## What you have to do
Among the entries below, find the line with "Mantenimiento Web", then quote it and each following line up to and including the line with "denunciavano per timore", and nothing else.

## Information supplied

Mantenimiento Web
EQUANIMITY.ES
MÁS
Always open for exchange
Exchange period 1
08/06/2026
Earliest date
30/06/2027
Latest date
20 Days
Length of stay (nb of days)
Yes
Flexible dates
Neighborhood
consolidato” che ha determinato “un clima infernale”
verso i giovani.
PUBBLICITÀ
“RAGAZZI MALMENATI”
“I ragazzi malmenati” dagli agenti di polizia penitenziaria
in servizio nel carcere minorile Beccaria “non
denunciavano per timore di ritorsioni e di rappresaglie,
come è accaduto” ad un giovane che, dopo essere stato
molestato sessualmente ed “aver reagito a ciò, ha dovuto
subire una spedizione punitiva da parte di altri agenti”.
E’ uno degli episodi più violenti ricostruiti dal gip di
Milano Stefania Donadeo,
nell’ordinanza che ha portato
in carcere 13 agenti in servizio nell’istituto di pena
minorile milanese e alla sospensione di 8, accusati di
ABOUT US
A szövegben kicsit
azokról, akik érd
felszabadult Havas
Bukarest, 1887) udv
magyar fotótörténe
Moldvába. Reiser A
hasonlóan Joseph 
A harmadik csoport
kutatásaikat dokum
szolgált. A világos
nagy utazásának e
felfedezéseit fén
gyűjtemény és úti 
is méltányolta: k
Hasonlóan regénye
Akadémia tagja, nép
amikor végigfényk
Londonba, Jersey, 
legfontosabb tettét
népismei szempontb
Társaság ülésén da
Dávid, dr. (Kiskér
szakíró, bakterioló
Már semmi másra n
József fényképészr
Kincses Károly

* * *

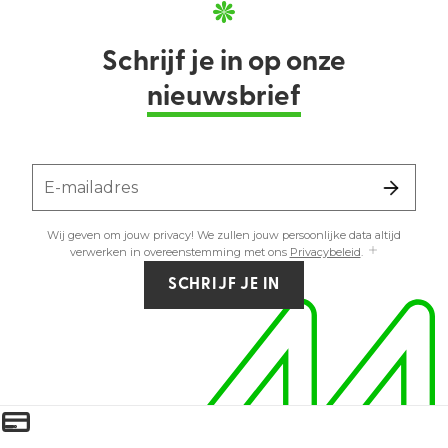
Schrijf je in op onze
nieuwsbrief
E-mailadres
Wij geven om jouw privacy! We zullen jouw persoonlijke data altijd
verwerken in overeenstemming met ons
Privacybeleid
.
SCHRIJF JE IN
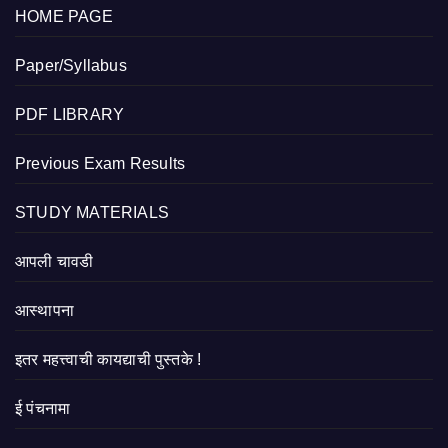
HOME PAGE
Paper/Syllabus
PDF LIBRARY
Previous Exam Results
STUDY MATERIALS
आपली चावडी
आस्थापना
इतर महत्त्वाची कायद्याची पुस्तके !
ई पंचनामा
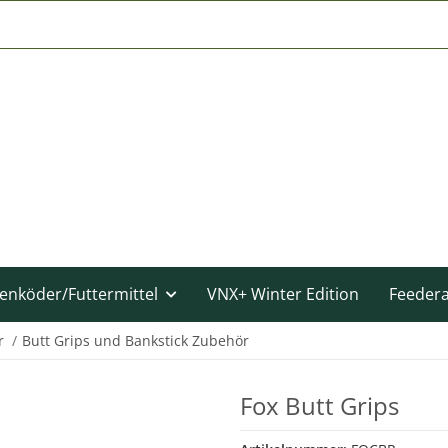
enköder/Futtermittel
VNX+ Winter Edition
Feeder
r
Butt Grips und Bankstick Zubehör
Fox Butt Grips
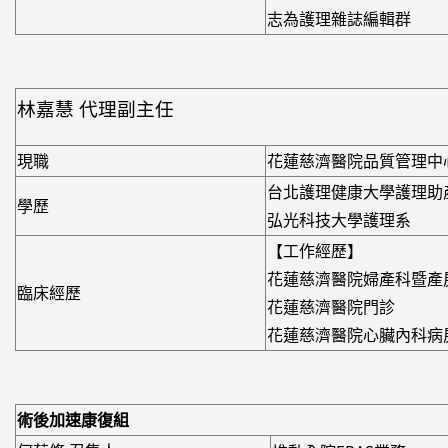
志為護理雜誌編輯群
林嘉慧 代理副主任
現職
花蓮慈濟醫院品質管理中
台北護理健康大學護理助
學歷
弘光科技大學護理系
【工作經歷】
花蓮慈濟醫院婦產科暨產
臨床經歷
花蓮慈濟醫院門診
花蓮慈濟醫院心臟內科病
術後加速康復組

* * *

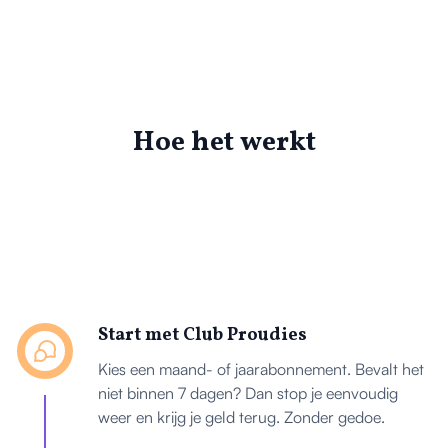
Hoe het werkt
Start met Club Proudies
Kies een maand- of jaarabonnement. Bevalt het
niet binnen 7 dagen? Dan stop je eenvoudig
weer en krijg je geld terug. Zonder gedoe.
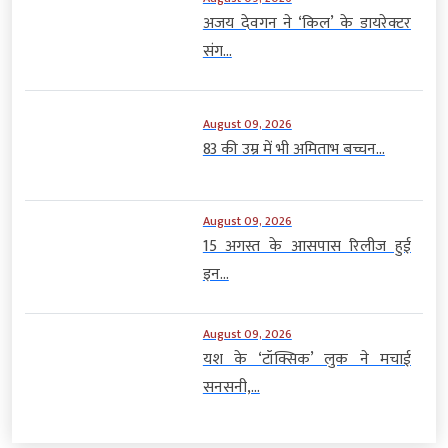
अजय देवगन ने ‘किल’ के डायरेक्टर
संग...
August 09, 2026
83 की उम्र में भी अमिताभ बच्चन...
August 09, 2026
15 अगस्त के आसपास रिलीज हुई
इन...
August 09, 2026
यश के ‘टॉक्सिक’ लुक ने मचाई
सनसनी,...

## Solution for this exercise
Mantenimiento Web
EQUANIMITY.ES
MÁS
Always open for exchange
Exchange period 1
08/06/2026
Earliest date
30/06/2027
Latest date
20 Days
Length of stay (nb of days)
Yes
Flexible dates
Neighborhood
consolidato” che ha determinato “un clima infernale”
verso i giovani.
PUBBLICITÀ
“RAGAZZI MALMENATI”
“I ragazzi malmenati” dagli agenti di polizia penitenziaria
in servizio nel carcere minorile Beccaria “non
denunciavano per timore di ritorsioni e di rappresaglie,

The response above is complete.